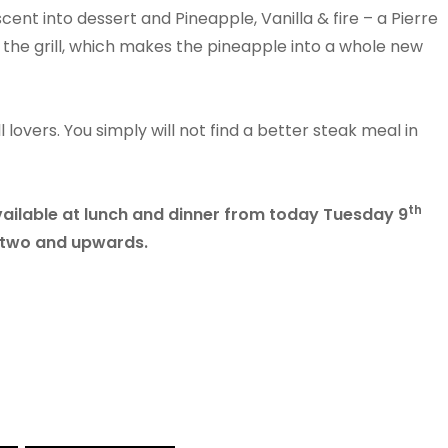
ent into dessert and Pineapple, Vanilla & fire – a Pierre
 the grill, which makes the pineapple into a whole new
 lovers. You simply will not find a better steak meal in
th
vailable at lunch and dinner from today Tuesday 9
f two and upwards.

* [Work task]: Say how many lines in the data hold the string "into", and write nothing else.

* [Output below]: 2